2001.9c / Pulp Literature

2001.9.22 (Sat)

アントニオ・タブッキ『ダマセーノ・モンテイロの失われた首』(1997)

ダマセーノ・モンテイロの失われた首(112x160)

★★★
La Testa Perduta Di Damasceno Monteiro / Antonio Tabucchi
草皆伸子 訳 / 白水社 / 1999.4
ISBN 4-560-04667-0 【Amazon

ポルトガルの古都ポルトで首なし死体が発見された。文学好きの新聞記者が様々な人の協力を得て真犯人を暴き出す。

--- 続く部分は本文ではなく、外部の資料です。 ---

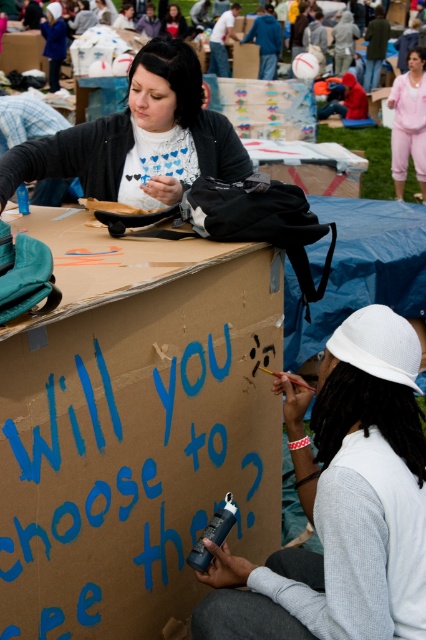 Question: Does pink cotton pants at upper right come in front of matte black shirt at upper center?

Choices:
 (A) yes
 (B) no

Answer: (A)

Question: Is the position of white mesh hat at upper right less distant than that of matte black shirt at upper center?

Choices:
 (A) yes
 (B) no

Answer: (A)

Question: Which point is closer to the camera?

Choices:
 (A) white mesh hat at upper right
 (B) blue cardboard box at center
 (C) pink cotton pants at upper right

Answer: (B)

Question: Among these objects, which one is farthest from the camera?

Choices:
 (A) blue cardboard box at center
 (B) white mesh hat at upper right

Answer: (B)

Question: Which object is positioned closest to the matte black shirt at upper center?

Choices:
 (A) blue cardboard box at center
 (B) pink cotton pants at upper right
 (C) white matte sweater at upper center
 (D) white mesh hat at upper right

Answer: (B)

Question: Is blue cardboard box at center thinner than white matte sweater at upper center?

Choices:
 (A) no
 (B) yes

Answer: (A)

『供述によると、ペレイラは……』みたいなリアリズム路線の小説。これは「大きな問題は日常の中に潜む」というカミュの言葉がキーになっているのかな。ややもすると高踏派と揶揄されがちな文化系の青年が、フィリップ・マーロウばりに日常の中の「大きな問題」と関わっていく。あらすじだけ読むと、フーダニットを焦点にしたミステリ小説のように思えるけれど、実際はその形式をただ借りているだけ。新聞記者は事件への働きかけを通して、拷問に対する独特の見識、さらには道を歩むうえでの様々な助言を得ていく。つまり、この小説の眼目はモラルの回復にあるのではなく、モラルを回復しようとする精神にあるのだ。

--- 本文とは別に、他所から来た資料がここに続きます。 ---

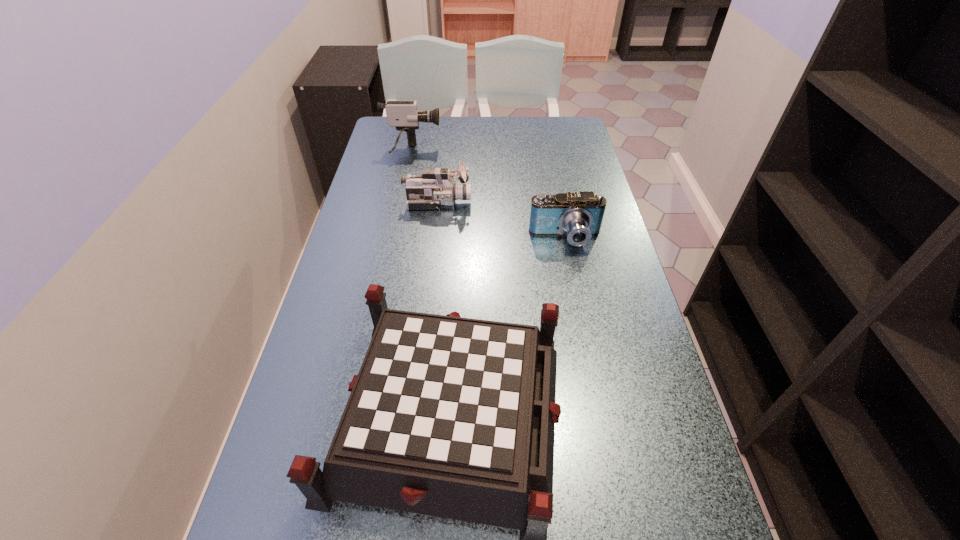 Locate an element on the screen. Image resolution: width=960 pixels, height=540 pixels. the farthest camcorder is located at coordinates (404, 115).

Identify the location of the farthest object. (404, 115).

The height and width of the screenshot is (540, 960). I want to click on the second farthest object, so click(436, 187).

This screenshot has width=960, height=540. I want to click on the nearest camcorder, so click(x=579, y=215).

The width and height of the screenshot is (960, 540). I want to click on the rightmost camcorder, so click(x=579, y=215).

Locate an element on the screen. This screenshot has width=960, height=540. free space located 0.270m on the recording direction of the tallest camcorder is located at coordinates (516, 152).

The height and width of the screenshot is (540, 960). What are the coordinates of `blank area located on the front-facing side of the third nearest object` in the screenshot? It's located at (546, 202).

Image resolution: width=960 pixels, height=540 pixels. I want to click on free space located on the front-facing side of the third farthest object, so click(576, 292).

Identify the location of object that is at the far edge. The height and width of the screenshot is (540, 960). (404, 115).

Locate an element on the screen. object at the right edge is located at coordinates (579, 215).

チャールズ・ロートン似の気むずかしい弁護士が父だとすると、何かと世話を焼いてくれる上品な女将は母になるだろうか。新聞記者は異郷の地で疑似家族的な絆を結びつつ、ほかにも良き話し相手と知己になって暖かいムードを醸成する。幻想小説で存分に発揮された手腕が、リアリズム路線の本作でも垣間見えて懐かしい気分になった。本作は人間の残酷さを主題にしているだけに、この暖かさが一服の清涼剤として欠かせないものになっていると思う。

>>Author - アントニオ・タブッキ

2001.9.26 (Wed)

ニッコロ・マキャヴェッリ『君主論』(1532)

★★★★
Il Principe / Niccolo Machiavelli
池田廉 訳 / 中公文庫 / 1995.3
ISBN 4-12-202272-X 【Amazon

メディチ家への献上を想定した政治指南書。民衆を支配する君主の立場から、政治のメカニズムを分析している。

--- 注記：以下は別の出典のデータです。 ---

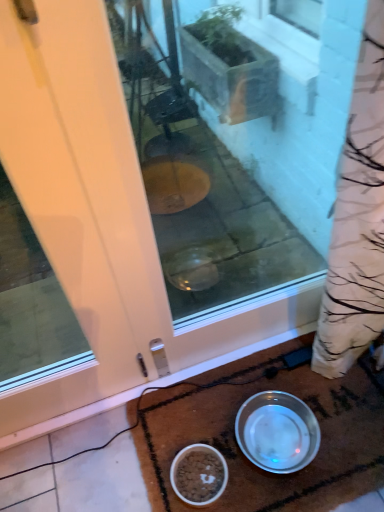 Question: Is white glossy door at center completely or partially inside silver metallic bowl at lower center, which ranks as the 2th bowl in left-to-right order?

Choices:
 (A) no
 (B) yes

Answer: (A)

Question: Does silver metallic bowl at lower center, which ranks as the 2th bowl in left-to-right order, have a lesser width compared to white glossy door at center?

Choices:
 (A) no
 (B) yes

Answer: (A)

Question: Does silver metallic bowl at lower center, which ranks as the 2th bowl in left-to-right order, come behind white glossy door at center?

Choices:
 (A) yes
 (B) no

Answer: (A)

Question: From a real-world perspective, is silver metallic bowl at lower center, which ranks as the 2th bowl in left-to-right order, beneath white glossy door at center?

Choices:
 (A) yes
 (B) no

Answer: (A)

Question: Is silver metallic bowl at lower center, which ranks as the 2th bowl in left-to-right order, smaller than white glossy door at center?

Choices:
 (A) yes
 (B) no

Answer: (A)

Question: Can you confirm if silver metallic bowl at lower center, arranged as the 1th bowl when viewed from the right, is positioned to the left of white glossy door at center?

Choices:
 (A) no
 (B) yes

Answer: (A)

Question: Could you tell me if white glossy door at center is facing white glossy bowl at lower center, which is the 1th bowl in left-to-right order?

Choices:
 (A) yes
 (B) no

Answer: (A)

Question: Would you say white glossy door at center is outside white glossy bowl at lower center, which is the 1th bowl in left-to-right order?

Choices:
 (A) yes
 (B) no

Answer: (A)

Question: Is white glossy door at center shorter than white glossy bowl at lower center, which is the 1th bowl in left-to-right order?

Choices:
 (A) yes
 (B) no

Answer: (B)

Question: Is white glossy door at center at the left side of white glossy bowl at lower center, which is the 1th bowl in left-to-right order?

Choices:
 (A) yes
 (B) no

Answer: (A)

Question: Considering the relative sizes of white glossy door at center and white glossy bowl at lower center, which is the 1th bowl in left-to-right order, in the image provided, is white glossy door at center wider than white glossy bowl at lower center, which is the 1th bowl in left-to-right order,?

Choices:
 (A) yes
 (B) no

Answer: (B)

Question: From a real-world perspective, is white glossy door at center beneath white glossy bowl at lower center, the second bowl from the right?

Choices:
 (A) no
 (B) yes

Answer: (A)

Question: Considering the relative sizes of white glossy bowl at lower center, the second bowl from the right, and silver metallic bowl at lower center, which ranks as the 2th bowl in left-to-right order, in the image provided, is white glossy bowl at lower center, the second bowl from the right, taller than silver metallic bowl at lower center, which ranks as the 2th bowl in left-to-right order,?

Choices:
 (A) yes
 (B) no

Answer: (B)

人間というのものは、その本性から、恩恵を受けても、恩恵をほどこしても、やはり恩義を感じるものである。(p.67)

これは面白かった。理想主義の対極に位置する、異様に現実的な内容。倫理・道徳を排除し、支配者の論理、権力維持の論理を徹底的に追及している。西洋史に疎いせいか、具体的な事例にはいまいちピンとこなかったけれど、性悪説に基づいた人間観察が鋭くて納得することしきりだった。心理を巧みに突く方策が多く見られるので、別段君主でなくても日常生活を送るうえで参考になりそう。ビジネス書のネタ元にぴったりである。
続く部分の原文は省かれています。